As Ivan Illich predicted in Medical Nemesis, medicine has expanded into almost all facets of human existence. Brought into the domain of medicine are an array of “proto illnesses” - conditions that do not cause symptoms or impair life in any way but are prognosticators of potential illness far in the future - are brought into medicine. Among this ever-mounting list are such conditions as high blood pressure, elevated blood sugar, cholesterol levels, osteoporosis, colonic polyps, heart murmurs, carotid artery narrowing, memory loss, sun exposure, and the list is constantly expanding. As scientific insight advances one may reasonably anticipate the emergence of a whole gamut of tests predictive of potential disease. Furthermore, it is certain that risk factors for future illness will be recognized ever earlier in life - soon, at birth, in utero, and with genetic mapping even before conception.
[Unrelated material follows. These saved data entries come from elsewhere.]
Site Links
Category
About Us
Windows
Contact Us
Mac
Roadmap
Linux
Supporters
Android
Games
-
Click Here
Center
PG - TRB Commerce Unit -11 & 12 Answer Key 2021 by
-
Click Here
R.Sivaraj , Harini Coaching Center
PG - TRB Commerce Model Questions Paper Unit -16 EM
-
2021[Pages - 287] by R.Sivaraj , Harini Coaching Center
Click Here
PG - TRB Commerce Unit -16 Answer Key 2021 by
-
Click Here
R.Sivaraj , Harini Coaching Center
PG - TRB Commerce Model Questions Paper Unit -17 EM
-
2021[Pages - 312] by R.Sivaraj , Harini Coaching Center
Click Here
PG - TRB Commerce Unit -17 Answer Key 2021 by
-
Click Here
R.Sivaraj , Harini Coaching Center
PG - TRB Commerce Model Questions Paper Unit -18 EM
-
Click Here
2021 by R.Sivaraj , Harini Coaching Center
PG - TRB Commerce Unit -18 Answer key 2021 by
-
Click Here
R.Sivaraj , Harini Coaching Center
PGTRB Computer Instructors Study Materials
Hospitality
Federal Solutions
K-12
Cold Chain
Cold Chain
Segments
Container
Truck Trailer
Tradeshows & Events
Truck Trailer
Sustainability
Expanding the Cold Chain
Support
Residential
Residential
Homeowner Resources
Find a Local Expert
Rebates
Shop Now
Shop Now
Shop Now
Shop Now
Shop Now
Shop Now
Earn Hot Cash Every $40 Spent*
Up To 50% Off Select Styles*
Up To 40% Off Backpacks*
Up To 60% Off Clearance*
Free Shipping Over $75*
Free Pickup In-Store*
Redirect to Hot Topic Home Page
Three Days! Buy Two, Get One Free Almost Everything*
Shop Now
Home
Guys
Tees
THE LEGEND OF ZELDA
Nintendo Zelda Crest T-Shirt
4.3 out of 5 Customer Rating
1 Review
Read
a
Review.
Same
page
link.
A recent study highlights the problem with this approach. At the National Institute of Health, 1000 healthy asymptomatic individuals had brain screening with magnetic resonance imaging. Of these, 18% demonstrated incidental abnormal findings and three were found to have unsuspected brain tumors. Should then the entire population be screened, and why only the brain? The negatives of such sweeping dominance of medical science are evident. Everyone is tied umbilically from birth to the medical establishment, resulting in an unceasing preoccupation with the struggle of surviving rather than with the challenge of creative living.
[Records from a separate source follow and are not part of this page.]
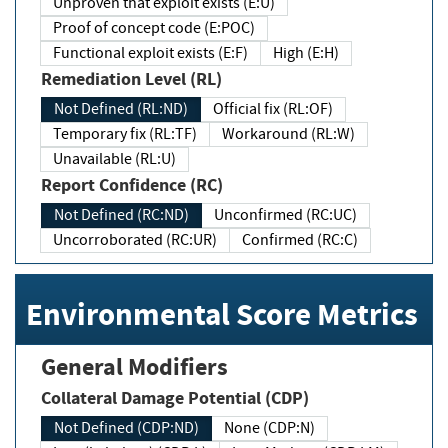
Unproven that exploit exists (E:U)
Proof of concept code (E:POC)
Functional exploit exists (E:F)
High (E:H)
Remediation Level (RL)
Not Defined (RL:ND)
Official fix (RL:OF)
Temporary fix (RL:TF)
Workaround (RL:W)
Unavailable (RL:U)
Report Confidence (RC)
Not Defined (RC:ND)
Unconfirmed (RC:UC)
Uncorroborated (RC:UR)
Confirmed (RC:C)
Environmental Score Metrics
General Modifiers
Collateral Damage Potential (CDP)
Not Defined (CDP:ND)
None (CDP:N)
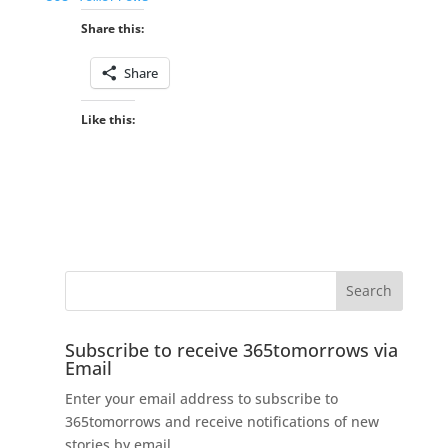
Share this:
Share
Like this:
Subscribe to receive 365tomorrows via
Email
Enter your email address to subscribe to
365tomorrows and receive notifications of new
stories by email.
I harbor even deeper misgivings about the biomedical model and the current dominant scientific paradigm in medicine. This model, rooted in Cartesian dualism, is now under serious philosophical challenge. Science is fundamentally reductionist; it orients to probabilities not certainties, it searches the very depth to focus on genes and molecules, on electrons and subatomic particles. Defining a complex amalgam - such as an individual - is beyond its purview. But the practice of medicine ultimately is focused on the individual.

The biomedical model is additionally challenged by the theories of chaos and complexity. These theories question the basis of determinism as the explanation for cause and effect. They suggest that small, barely perceptible initial conditions of a system can result in disproportionately large changes in the same system over time, and emphasize the limitations of a reductionist approach in describing natural phenomena. The implications are that some systems are unpredictable and will remain so. Traditional science cannot accurately predict the trajectory of complex systems such as people. Physicians face a sea of uncertainty in dealing with a particular human being, confronting a system with an infinitude of interacting variables shaped by familial, cultural, social, and economic factors, condimented with conditioned responses and inundated with subconscious mental content— virtual memories of the night. The extant medical scientific vocabulary is dismissive of these “unknowables,” communicating a largely irrelevant and nonexistent degree of determinism.
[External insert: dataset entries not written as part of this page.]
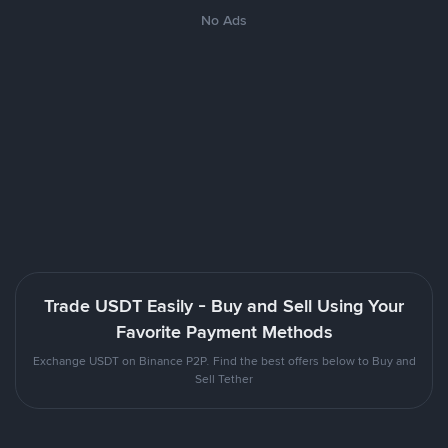
No Ads
Trade USDT Easily - Buy and Sell Using Your
Favorite Payment Methods
Exchange USDT on Binance P2P. Find the best offers below to Buy and
Sell Tether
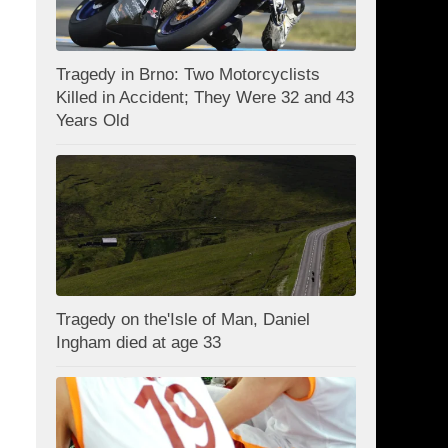
Tragedy in Brno: Two Motorcyclists
Killed in Accident; They Were 32 and 43
Years Old
Tragedy on the'Isle of Man, Daniel
Ingham died at age 33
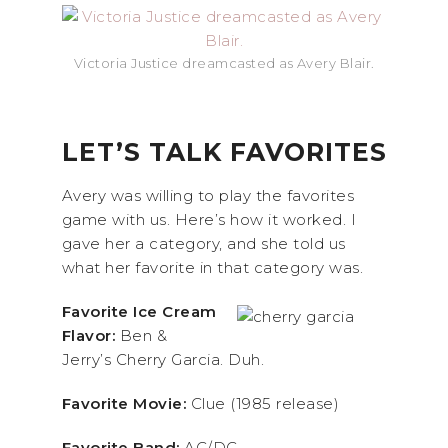
Victoria Justice dreamcasted as Avery Blair.
LET’S TALK FAVORITES
Avery was willing to play the favorites
game with us. Here’s how it worked. I
gave her a category, and she told us
what her favorite in that category was.
Favorite Ice Cream
Flavor:
Ben &
Jerry’s Cherry Garcia. Duh.
Favorite Movie:
Clue (1985 release)
Favorite Band:
AC/DC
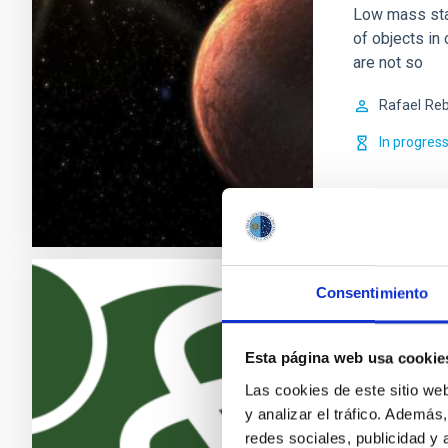
Low mass sta
of objects in 
are not so
Rafael
Reb
In progres
Consentimiento
Exoplanet
The search fo
Esta página web usa cookie
discoveries o
Las cookies de este sitio we
becoming one 
y analizar el tráfico. Ademá
growing numb
redes sociales, publicidad y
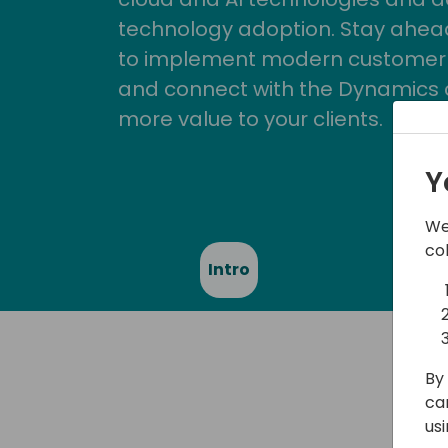
technology adoption. Stay ahead 
to implement modern customer so
and connect with the Dynamics 
more value to your clients.
Y
We
co
Intro
Spe
By 
ca
us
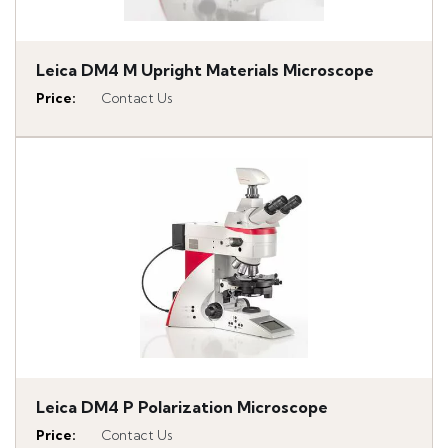
Leica DM4 M Upright Materials Microscope
Price
:
Contact Us
Leica DM4 P Polarization Microscope
Price
:
Contact Us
For physicians and patients, the building blocks of communication are metaphors and narratives, the ancient tools for comprehending the world. They enable coping with the subjective and the unmeasurable; the prevalent depression among the elderly; the grief of the bereaved; the suffering of those with terminal illness; or the despair of a mother with a dying child - all of which the physician is committed to assuage. Listening with care to a human narrative provides insight to emotional complexity and permits a glimpse into the mind of another, indispensable to the act of healing. When these are ignored, as they are in scientific-based medicine, patients feel abandoned with dire consequences for patients as well as the profession.